Reflecting on experience as academic lead for the Warwick Commission for the Future of Cultural Value, Dr Eleonora Belfiore explores the possibilities and challenges that developing a collaborative approach to generating fresh policy thinking entails.
The context for this talk is offered by one of the defining debates in cultural policy studies, namely the one around the tension between a desire to be useful to those who administer the arts and culture and the aspiration to preserve the cultural policy scholar's critical distance from the object of analysis, intellectual autonomy and the freedom to critique.

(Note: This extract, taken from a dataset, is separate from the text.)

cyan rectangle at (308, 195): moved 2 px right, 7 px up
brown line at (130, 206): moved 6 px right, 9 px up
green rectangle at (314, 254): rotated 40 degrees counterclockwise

Whilst this tension is especially noticeable within a small and emerging field such as cultural policy research, it is not by any means only found there. Taking developments in the UK as the geographical focus of analysis, it is clear that increasing expectations that research, especially when publicly funded, should have 'impact' bring with them similar kind of tensions. Expectation that research ought to deliver 'impact', which is often understood as a contribution to policy development, have been hotly contested and resisted, yet an important set of questions still remain open:
- What is the ultimate purpose of critical cultural policy research? Or in other words, what comes after critique?
- Is critique for critique's sake a satisfactory goal for cultural policy analysis or can we envisage a constructive engagement between critical research and policy debates that is not subservient to the needs of policy advocacy?